==== Exercise material ====
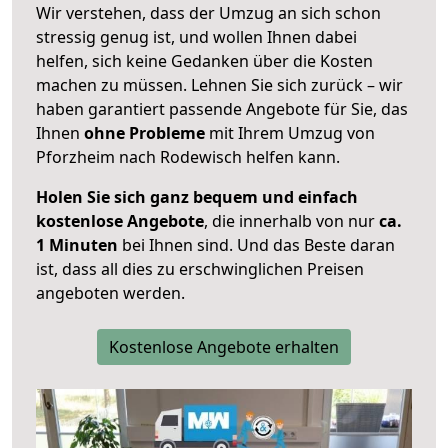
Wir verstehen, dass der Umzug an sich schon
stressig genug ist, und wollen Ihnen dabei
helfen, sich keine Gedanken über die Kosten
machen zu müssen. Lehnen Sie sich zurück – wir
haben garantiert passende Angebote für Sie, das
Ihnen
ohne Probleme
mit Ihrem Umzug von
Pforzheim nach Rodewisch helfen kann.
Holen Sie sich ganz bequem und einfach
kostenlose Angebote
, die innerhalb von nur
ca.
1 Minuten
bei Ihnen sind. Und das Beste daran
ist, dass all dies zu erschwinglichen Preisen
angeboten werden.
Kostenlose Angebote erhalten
====
==== Exercise material ====
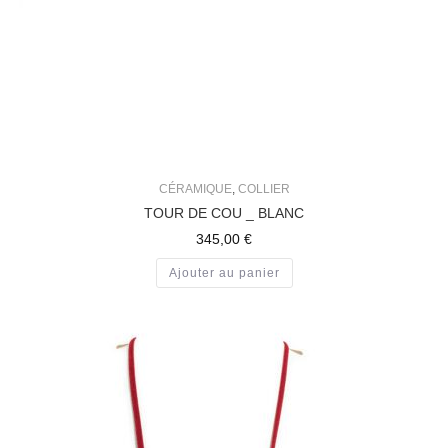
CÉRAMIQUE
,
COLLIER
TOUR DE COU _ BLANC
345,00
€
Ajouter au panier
====
## Required action
In the records above, find the line with "Wir verstehen, dass der Umzug an sich schon"; write out exactly that line and each one after it, stopping after the line with "Pforzheim nach Rodewisch helfen kann.".

## Result of the task
Wir verstehen, dass der Umzug an sich schon
stressig genug ist, und wollen Ihnen dabei
helfen, sich keine Gedanken über die Kosten
machen zu müssen. Lehnen Sie sich zurück – wir
haben garantiert passende Angebote für Sie, das
Ihnen
ohne Probleme
mit Ihrem Umzug von
Pforzheim nach Rodewisch helfen kann.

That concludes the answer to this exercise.